Zur Behandlung von Diabetes mellitus Typ 2 werden zahlreiche Medikamente - unter anderem auch Insulin - eingesetzt, ohne dass auf die Adaptierung des Lebensstils ausreichend geachtet wird. Diese sei aber unverzichtbar, wie eine Studie an der MedUni Wien/AKH nun ergab. Forscher hatten dafür 930 Patienten eines Diabetes-Reha-Zentrums untersucht.
Österreichweit leiden rund 600.000 Menschen an Diabetes mellitus Typ 2. Die Forscher untersuchten für ihre Studien 930 Patienten eines Diabetes-Rehabilitationszentrums bei deren Aufnahme und unmittelbar vor ihrer Entlassung. Während ihres dreiwöchigen Aufenthalts im Reha-Zentrum wurden die Patienten mit der Praxis eines modifizierten Lebensstils, u.a. bestehend aus einer gemüse- und obstreichen Kost mit insgesamt 1200 bis 1600 Kalorien pro Tag sowie einem zusätzlichen Angebot an körperlicher Aktivität - vertraut gemacht bzw. unterrichtet.

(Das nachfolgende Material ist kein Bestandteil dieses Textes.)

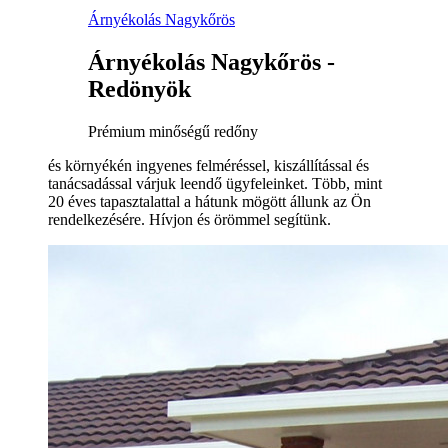
Árnyékolás Nagykőrös
Árnyékolás Nagykőrös -
Redönyök
Prémium minőségű redőny
és környékén ingyenes felméréssel, kiszállítással és
tanácsadással várjuk leendő ügyfeleinket. Több, mint
20 éves tapasztalattal a hátunk mögött állunk az Ön
rendelkezésére. Hívjon és örömmel segítünk.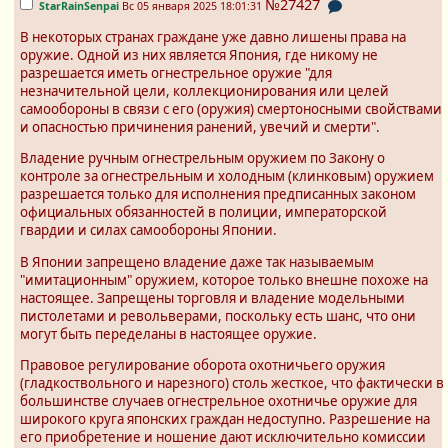
№27427
StarRainSenpai
Вс 05 января 2025 18:01:31
В некоторых странах граждане уже давно лишены права на
оружие. Одной из них является Япония, где никому не
разрешается иметь огнестрельное оружие "для
незначительной цели, коллекционирования или целей
самообороны в связи с его (оружия) смертоносными свойствами
и опасностью причинения ранений, увечий и смерти".
Владение ручным огнестрельным оружием по Закону о
контроле за огнестрельным и холодным (клинковым) оружием
разрешается только для исполнения предписанных законом
официальных обязанностей в полиции, императорской
гвардии и силах самообороны Японии.
В Японии запрещено владение даже так называемым
"имитационным" оружием, которое только внешне похоже на
настоящее. Запрещены торговля и владение модельными
пистолетами и револьверами, поскольку есть шанс, что они
могут быть переделаны в настоящее оружие.
Правовое регулирование оборота охотничьего оружия
(гладкоствольного и нарезного) столь жесткое, что фактически в
большинстве случаев огнестрельное охотничье оружие для
широкого круга японских граждан недоступно. Разрешение на
его приобретение и ношение дают исключительно комиссии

Die Änderung der Lebensgewohnheiten habe dazu geführt, dass die Patienten bei ihrer Entlassung, mit Ausnahme von Metformin und DPP4-Hemmern zur Gänze auf die Einnahme zusätzlicher Antidiabetika verzichten konnten, berichteten die Wissenschafter am Mittwoch in einer Aussendung. Ihre Studie wurde vor kurzem im Fachmagazin "Plos One" publiziert. Jene Personen, die Insulin benötigten, konnten ihre tägliche Dosis im Schnitt um 39 Prozent reduzieren.
Diese Befunde würden nahelegen, dass eine Umstellung des Lebensstils der Verschreibung zusätzlicher Antidiabetika vorzuziehen sei und sogar überlegen sein dürfte, erklärte der Studienleiter Werner Waldhäusl, emeritierter Leiter der Klinischen Abteilung für Endokrinologie und Stoffwechsel und der Universitätsklinik für Innere Medizin III des AKH/MedUni Wien.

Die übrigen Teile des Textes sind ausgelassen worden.